Would you mind me hijacking a little bit and ask in what way is Zen both mystical and rigorous? As opposed to regular old "um, I'm a Buddhist" Buddhism? I hit the Wikipedia page but it has the serious drawbacks of all those Wiki pages on similar subjects - it won't just give me the skinny.

Spice Weasel
05-08-2010, 10:20 PM
Early childhood -- nebulous and undefined belief in ''God''
6th grade -- ''born again'' Pentecostal Christian, obsessed probably to the point of pathology
9th grade -- moderate Baptist
12th grade -- major crisis of faith
freshman year of college -- still in crisis -- the best way to explain where I was in terms of my spiritual life would be ''straying through an infinite nothing'' to borrow Nietzsche's turn of phrase.
sophomore year of college -- Zen Buddhist hoping to reclaim faith in some higher power

Now, at age 27, still a Buddhist, and this is the first year I've been able to definitively describe myself as an atheist

Would you mind me hijacking a little bit and ask in what way is Zen both mystical and rigorous?
Zen is definitely rigorous assuming you're practicing daily sitting meditation, it is highly ritualized and often boring and sometimes painful; however, I wouldn't call it mystical, not by a long shot. I would argue that Zen is the opposite of mystical -- it reduces everything to direct experience, no higher meaning, just what is.

On the other hand, if you can get into those spaces, those little glimpses of real reality, not the narrative reality we're always placating and torturing ourselves with, but the direct experience of the thing in all its unified and forever-changing glory, well, it can be quite trippy.

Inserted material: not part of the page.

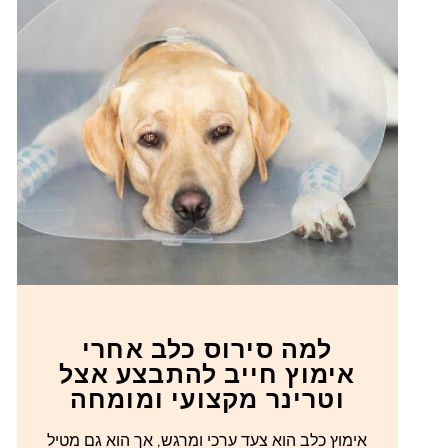
למה סירוס כלב אחרי
אימוץ חייב להתבצע אצל
וטרינר מקצועי ומומחה
אימוץ כלב הוא צעד ערכי ומרגש, אך הוא גם מטיל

I guess some people might describe it as mystical; I prefer to think of it as a radical paradigm shift.

KRC
05-08-2010, 11:42 PM
Came from respecible Protestant parents who were quite lapsed. They did send me to a Presbyterian Sunday School, where we did strange things like pretending we were zealots and we needed to use kitchen knives to take out the teachers, who were Romans.

During my teen years I lost interest in any form of Christianity. This was during the rise of the Moral Majority and I guess I got sick of being told I'd become a Satan Worshipper and burn forever because I listened to Led Zeppelin. I became an atheist.

A short time later I had a black out and all I can remember was that the Ozzy Osbourne song "Mr. Crowley" was on the radio and a broken alarm clock was involved. The blackout was not caused by drugs or alcohol but the end result was that I thought there was some sort of higher power. This was followed in Latin class by me wondering "What is God, really?" and then everything going dark and me feeling like I was about to be overwhelmed by some awesome power that would destroy me. I snapped out of it just in time.

Which all vaguely translates into I think there might be something up there but at this point I don't care to meet it, and yes, it's possible I need to talk to a neurologist.